El juez Calatayud sabe que no siempre es fácil, pero se trata del prólogo inexcusable a toda redención. Por eso supervisa una intensa labor de seguimiento de todos los internos bajo su jurisdicción. E interviene cada vez que lo cree necesario. Ante los informes que destacaban la favorable evolución de un adolescente internado por una violación, cambió la estrategia de rehabilitación y le obligó a confesarles a su novia y a sus padres que, en efecto, había agredido sexualmente a su víctima. El joven, tiempo después, se casó con su prometida en el propio centro de internamiento, algo que parece tan imposible como que alguien condenado por homicidio en grado de tentativa termine como educador en el centro donde está recluido, en este caso en Torremolinos. El buen comportamiento y la evolución del joven, de diecinueve años, ha propiciado la oferta de trabajo. De delincuente pasará a educador.

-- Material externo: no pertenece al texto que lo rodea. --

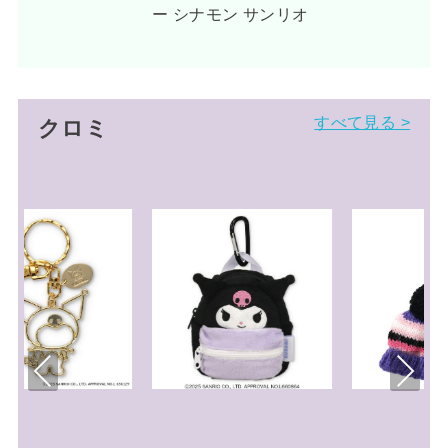
ー シナモン サンリオ
すべて見る >
クロミ
Pre
Nex
viou
t
s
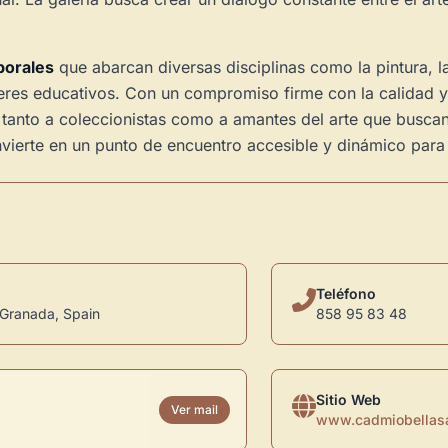
porales
que abarcan diversas disciplinas como la pintura, l
alleres educativos. Con un compromiso firme con la calidad y
do tanto a coleccionistas como a amantes del arte que busca
vierte en un punto de encuentro accesible y dinámico para l
Teléfono
 Granada, Spain
858 95 83 48
Novedad: Tu Panel 
Sitio Web
Ver mail
www.cadmiobellasa
Directorio de Arte
estrena su n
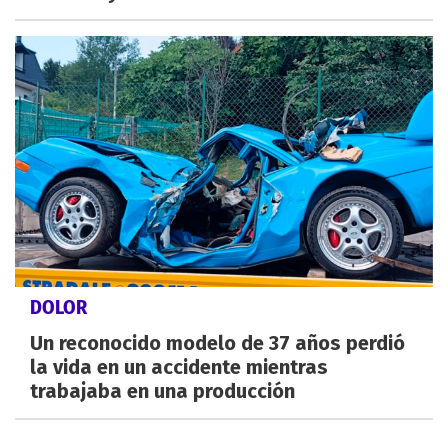
DOLOR
Un reconocido modelo de 37 años perdió
la vida en un accidente mientras
trabajaba en una producción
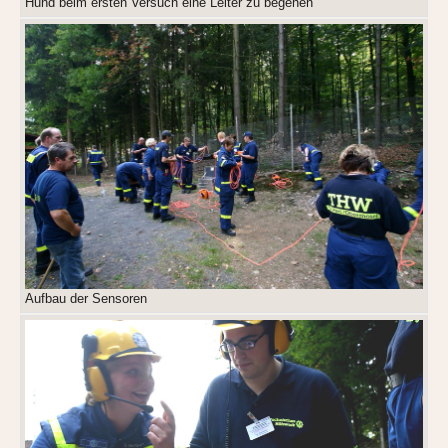
Hund beim ersten Versuch eine Leiter zu begehen
Aufbau der Sensoren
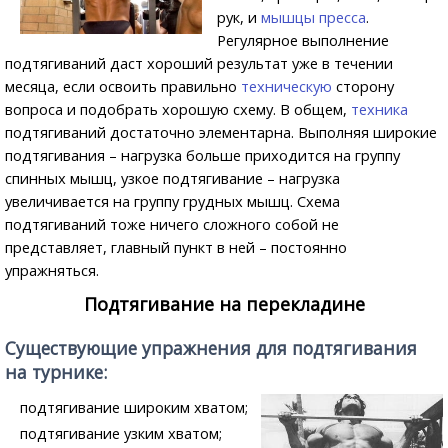
рук, и
мышцы пресса
.
Регулярное выполнение
подтягиваний даст хороший результат уже в течении
месяца, если освоить правильно
техническую
сторону
вопроса и подобрать хорошую схему. В общем,
техника
подтягиваний достаточно элементарна. Выполняя широкие
подтягивания – нагрузка больше приходится на группу
спинных мышц, узкое подтягивание – нагрузка
увеличивается на группу грудных мышц. Схема
подтягиваний тоже ничего сложного собой не
представляет, главный пункт в ней – постоянно
упражняться.
Подтягивание на перекладине
Существующие упражнения для подтягивания
на турнике:
подтягивание широким хватом;
подтягивание узким хватом;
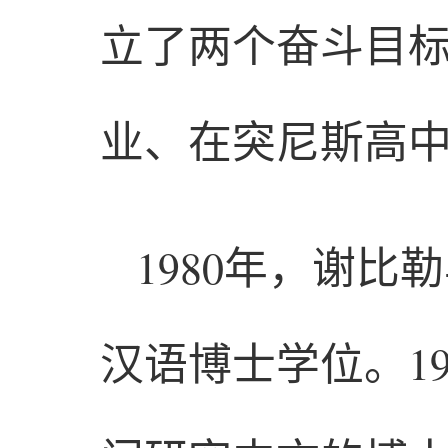
立了两个奋斗目
业、在突尼斯高
1980年，谢
汉语博士学位。1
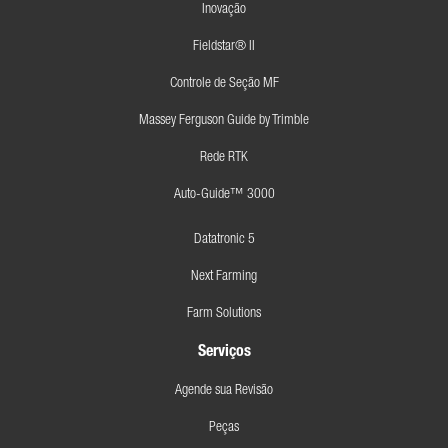
Inovação
Fieldstar® II
Controle de Seção MF
Massey Ferguson Guide by Trimble
Rede RTK
Auto-Guide™ 3000
Datatronic 5
Next Farming
Farm Solutions
Serviços
Agende sua Revisão
Peças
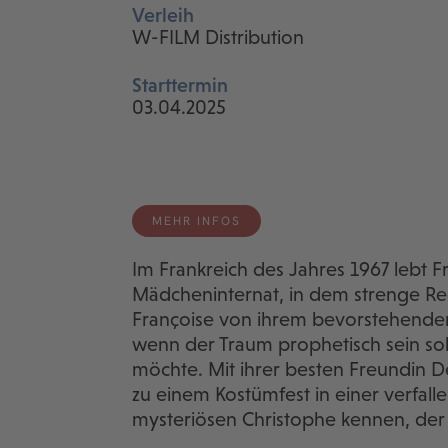
Verleih
W-FILM Distribution
Starttermin
03.04.2025
MEHR INFOS
Im Frankreich des Jahres 1967 lebt F
Mädcheninternat, in dem strenge Re
Françoise von ihrem bevorstehenden T
wenn der Traum prophetisch sein sol
möchte. Mit ihrer besten Freundin De
zu einem Kostümfest in einer verfalle
mysteriösen Christophe kennen, der ih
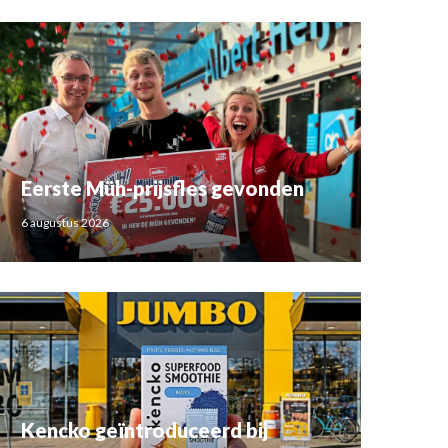
Eerste Müh-prijsfles gevonden
6 augustus 2026
Kencko geïntroduceerd bij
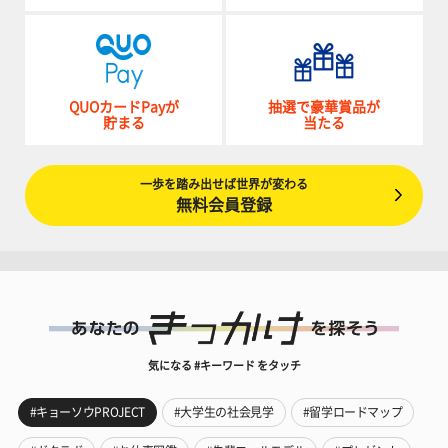
QUOカードPayが
抽選で豪華賞品が
貯まる
当たる
一歩を踏み出せば世界が変わる
無料会員登録
気になる #キーワード をタッチ
#キョーソウPROJECT
#大学生の社会見学
#留学ロードマップ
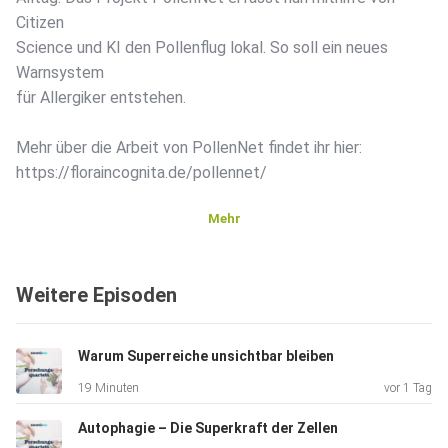
Citizen
Science und KI den Pollenflug lokal. So soll ein neues
Warnsystem
für Allergiker entstehen.
Mehr über die Arbeit von PollenNet findet ihr hier:
https://floraincognita.de/pollennet/
Mehr
️ Artikel zum Nachlesen:
Weitere Episoden
https://detektor.fm/wissen/forschungsquartett-pollen
Warum Superreiche unsichtbar bleiben
19 Minuten
vor 1 Tag
Autophagie – Die Superkraft der Zellen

Ajeno a las leyes de la física y la química, Emilio Calatayud maneja una alquimia particular en la que la mezcla de «justicia y sentido común» a menudo le acerca a la piedra filosofal. Su abanico de soluciones ingeniosas es inagotable, y algunas de sus condenas ejemplares son prueba fehaciente de su capacidad creativa para manejar ambos conceptos a su manera, sin dejar resquicio a que instancias judiciales superiores le impongan otro criterio. El porcentaje de resoluciones revocadas es insignificante.

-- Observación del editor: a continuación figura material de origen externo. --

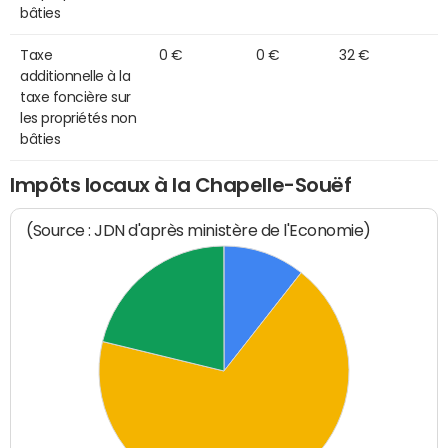
bâties
Taxe
0 €
0 €
32 €
additionnelle à la
taxe foncière sur
les propriétés non
bâties
Impôts locaux à la Chapelle-Souëf
(Source : JDN d'après ministère de l'Economie)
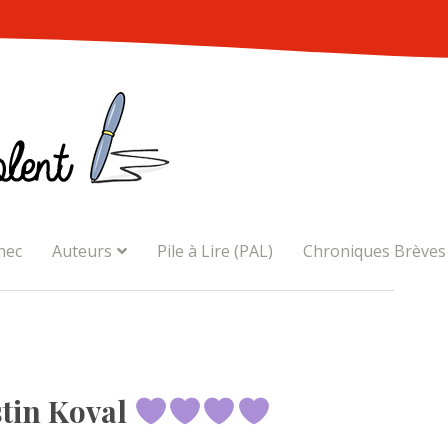
nec
Auteurs
Pile à Lire (PAL)
Chroniques Brèves
stin Koval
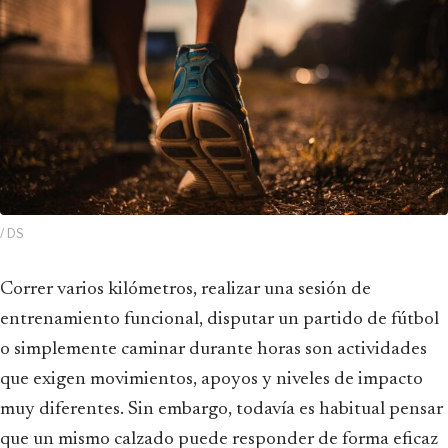
/ DS
Correr varios kilómetros, realizar una sesión de
entrenamiento funcional, disputar un partido de fútbol
o simplemente caminar durante horas son actividades
que exigen movimientos, apoyos y niveles de impacto
muy diferentes. Sin embargo, todavía es habitual pensar
que un mismo calzado puede responder de forma eficaz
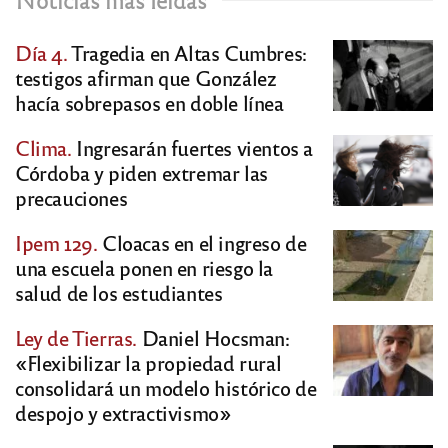
Día 4.
Tragedia en Altas Cumbres:
testigos afirman que González
hacía sobrepasos en doble línea
Clima.
Ingresarán fuertes vientos a
Córdoba y piden extremar las
precauciones
Ipem 129.
Cloacas en el ingreso de
una escuela ponen en riesgo la
salud de los estudiantes
Ley de Tierras.
Daniel Hocsman:
«Flexibilizar la propiedad rural
consolidará un modelo histórico de
despojo y extractivismo»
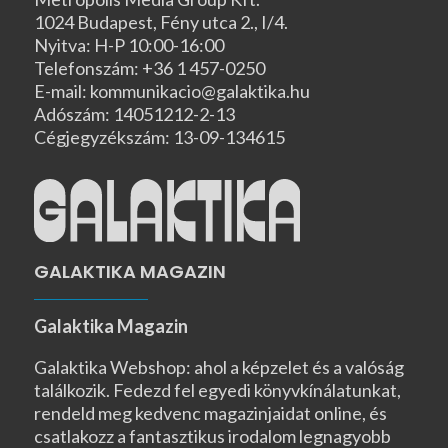
1024 Budapest, Fény utca 2., I/4.
Nyitva: H-P 10:00-16:00
Telefonszám: +36 1 457-0250
E-mail: kommunikacio@galaktika.hu
Adószám: 14051212-2-13
Cégjegyzékszám: 13-09-134615
GALAKTIKA MAGAZIN
Galaktika Magazin
Galaktika Webshop: ahol a képzelet és a valóság
találkozik. Fedezd fel egyedi könyvkínálatunkat,
rendeld meg kedvenc magazinjaidat online, és
csatlakozz a fantasztikus irodalom legnagyobb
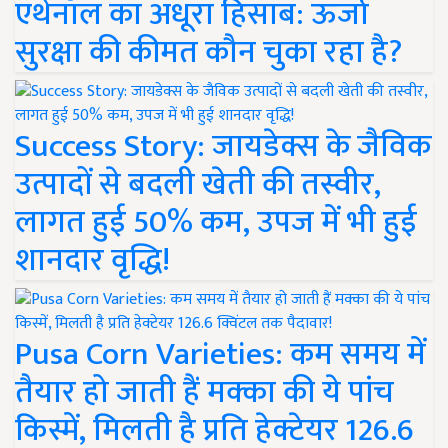
एथेनॉल का अधूरा हिसाब: ऊर्जा
सुरक्षा की कीमत कौन चुका रहा है?
Success Story: जायडेक्स के जैविक
उत्पादों से बदली खेती की तस्वीर,
लागत हुई 50% कम, उपज में भी हुई
शानदार वृद्धि!
Pusa Corn Varieties: कम समय में
तैयार हो जाती हैं मक्का की ये पांच
किस्में, मिलती है प्रति हेक्टेयर 126.6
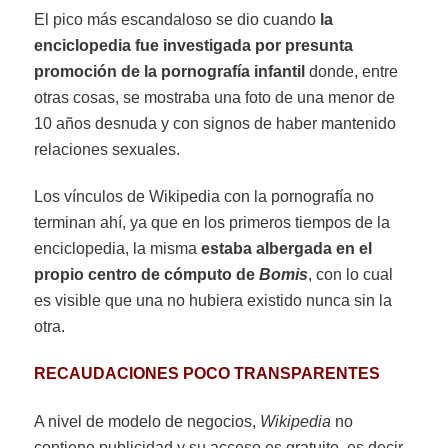
El pico más escandaloso se dio cuando
la
enciclopedia fue investigada por presunta
promoción de la pornografía infantil
donde, entre
otras cosas, se mostraba una foto de una menor de
10 años desnuda y con signos de haber mantenido
relaciones sexuales.
Los vínculos de Wikipedia con la pornografía no
terminan ahí, ya que en los primeros tiempos de la
enciclopedia, la misma
estaba albergada en el
propio centro de cómputo de
Bomis
, con lo cual
es visible que una no hubiera existido nunca sin la
otra.
RECAUDACIONES POCO TRANSPARENTES
A nivel de modelo de negocios,
Wikipedia
no
contiene publicidad y su acceso es gratuito, es decir,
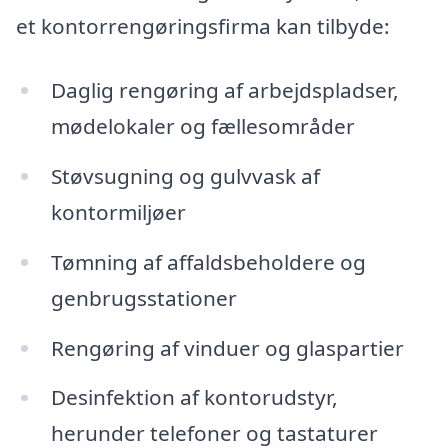
et kontorrengøringsfirma kan tilbyde:
Daglig rengøring af arbejdspladser,
mødelokaler og fællesområder
Støvsugning og gulvvask af
kontormiljøer
Tømning af affaldsbeholdere og
genbrugsstationer
Rengøring af vinduer og glaspartier
Desinfektion af kontorudstyr,
herunder telefoner og tastaturer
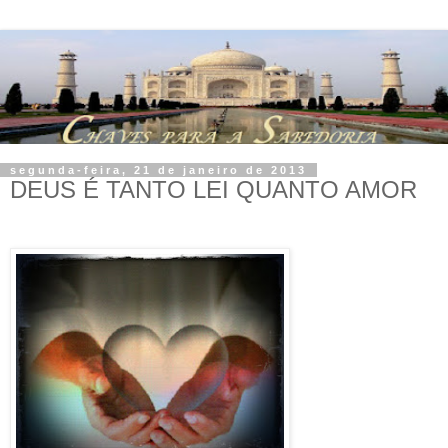
segunda-feira, 21 de janeiro de 2013
DEUS É TANTO LEI QUANTO AMOR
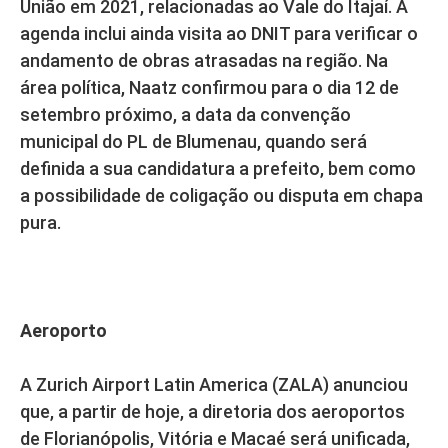
União em 2021, relacionadas ao Vale do Itajaí. A
agenda inclui ainda visita ao DNIT para verificar o
andamento de obras atrasadas na região. Na
área política, Naatz confirmou para o dia 12 de
setembro próximo, a data da convenção
municipal do PL de Blumenau, quando será
definida a sua candidatura a prefeito, bem como
a possibilidade de coligação ou disputa em chapa
pura.
Aeroporto
A Zurich Airport Latin America (ZALA) anunciou
que, a partir de hoje, a diretoria dos aeroportos
de Florianópolis, Vitória e Macaé será unificada,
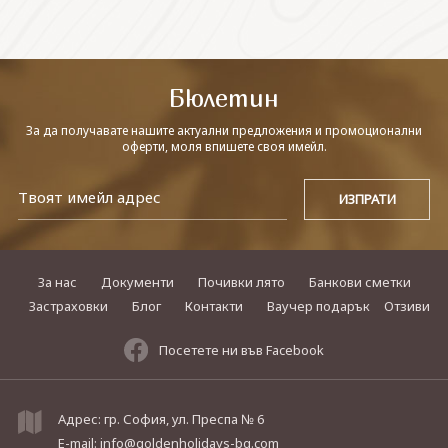
СВЪРЖЕТЕ СЕ С НАС
Бюлетин
За да получавате нашите актуални предложения и промоционални
оферти, моля впишете своя имейл.
За нас
Документи
Почивки лято
Банкови сметки
Застраховки
Блог
Контакти
Ваучер подарък
Отзиви
Посетете ни във Facebook
Адрес: гр. София, ул. Преспа № 6
E-mail:
info@goldenholidays-bg.com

Así que, sin freno, ejerce la jurisdicción como estima conveniente día a día, sin desmayo: si alguien maltrata a un sin techo, repartirá comida entre indigentes; si un chico agrede a otro porque le miró mal, limpiará cristaleras de edificios públicos para que descubra de verdad lo que es ser mal mirado. Si a un adolescente le gusta jugar con fuego, irá de turno en un retén de bomberos. Y para esos cerebritos que hacen virguerías con los ordenadores desde el otro lado de la ley la condena puede ser impartir cien horas de clases de informática. El juez Calatayud llegó a condenar a un joven a pintar toda la estación de tren de Granada por haber causado destrozos en vagones y vías de Renfe.

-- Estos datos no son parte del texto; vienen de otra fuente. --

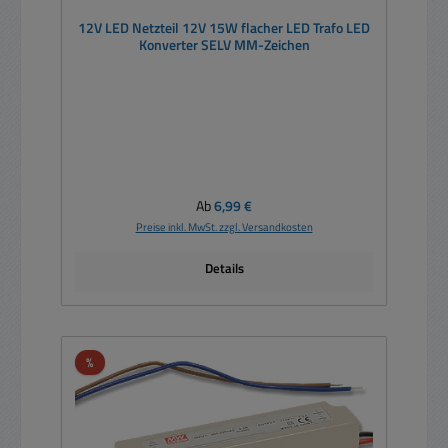
12V LED Netzteil 12V 15W flacher LED Trafo LED
Konverter SELV MM-Zeichen
Regulärer Preis:
Ab
6,99 €
Preise inkl. MwSt. zzgl. Versandkosten
Details
Rabatt
%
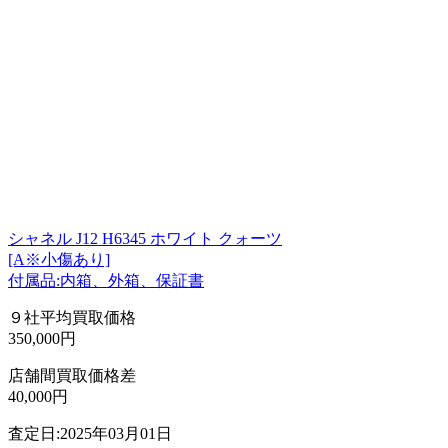
シャネル J12 H6345 ホワイト クォーツ
[A※小傷あり]
付属品:内箱、外箱、保証書
９社平均買取価格
350,000円
店舗間買取価格差
40,000円
査定日:2025年03月01日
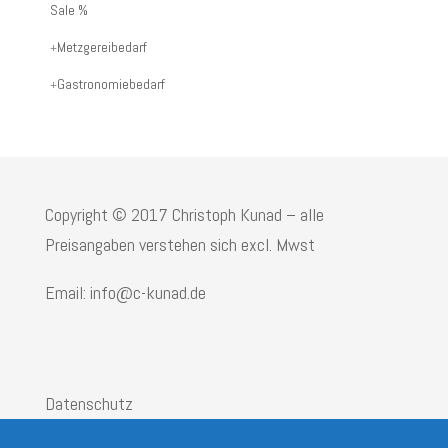
oder
Sale %
Produktname:
Metzgereibedarf
Gastronomiebedarf
Copyright © 2017 Christoph Kunad – alle
Preisangaben verstehen sich excl. Mwst
Email: info@c-kunad.de
Datenschutz
Impressum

Cada una de sus sentencias provoca la reflexión del condenado, porque le abre una puerta para que la cruce y repare el daño. Y siempre desde el convencimiento de que puede hacerse sin necesidad de privar de libertad a un menor de edad. «Se puede y se debe hacer —defiende—; lo que más temen los menores delincuentes es que les quiten la libertad, creen que ese momento no llegará nunca y por eso debe llegarles, pero no todas las personas que cometen un delito son delincuentes». En resumidas cuentas, ¿quién no ha cometido un delito en su vida? Porque delito es conducir con una copa de más, comprar falsificaciones de ropa, descargar de Internet música o películas de forma ilegal, defraudar a Hacienda...
El 80 por ciento de los chavales que cometen delitos, según la visión de Calatayud, no son delincuentes, solo merecen uno o dos escarmientos. El juez entiende a quienes, víctimas de alguno de esos sucesos que de vez en cuando ponen los pelos de punta y el corazón en un puño a la opinión pública, reclaman en cada ocasión un endurecimiento del trato penal a los menores infractores. Pero él observa el panorama desde otra perspectiva: «Si encierras a un menor de dieciséis años que se cree muy duro, responsable incluso de un delito más propio de un adulto, cuando llega la noche, en su celda, solo y sin nadie de su grupo cerca, apenas se oye el llanto de un niño. Y ese llanto no sirve de nada si no va acompañado de una solución práctica que le haga ver el fondo del problema». Y, con la cara iluminada por media sonrisa vanidosa, añade: «Tengo la suerte de que hasta los que condeno se van contentos».